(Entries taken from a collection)
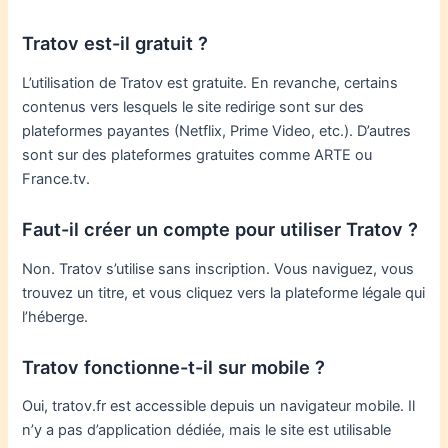
Tratov est-il gratuit ?
L’utilisation de Tratov est gratuite. En revanche, certains
contenus vers lesquels le site redirige sont sur des
plateformes payantes (Netflix, Prime Video, etc.). D’autres
sont sur des plateformes gratuites comme ARTE ou
France.tv.
Faut-il créer un compte pour utiliser Tratov ?
Non. Tratov s’utilise sans inscription. Vous naviguez, vous
trouvez un titre, et vous cliquez vers la plateforme légale qui
l’héberge.
Tratov fonctionne-t-il sur mobile ?
Oui, tratov.fr est accessible depuis un navigateur mobile. Il
n’y a pas d’application dédiée, mais le site est utilisable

- [Exercise]: Restate exactly the lines running from the line with "trouvez un titre, et" to the end of the entries above, both ends included.

- [Written solution]:
trouvez un titre, et vous cliquez vers la plateforme légale qui
l’héberge.
Tratov fonctionne-t-il sur mobile ?
Oui, tratov.fr est accessible depuis un navigateur mobile. Il
n’y a pas d’application dédiée, mais le site est utilisable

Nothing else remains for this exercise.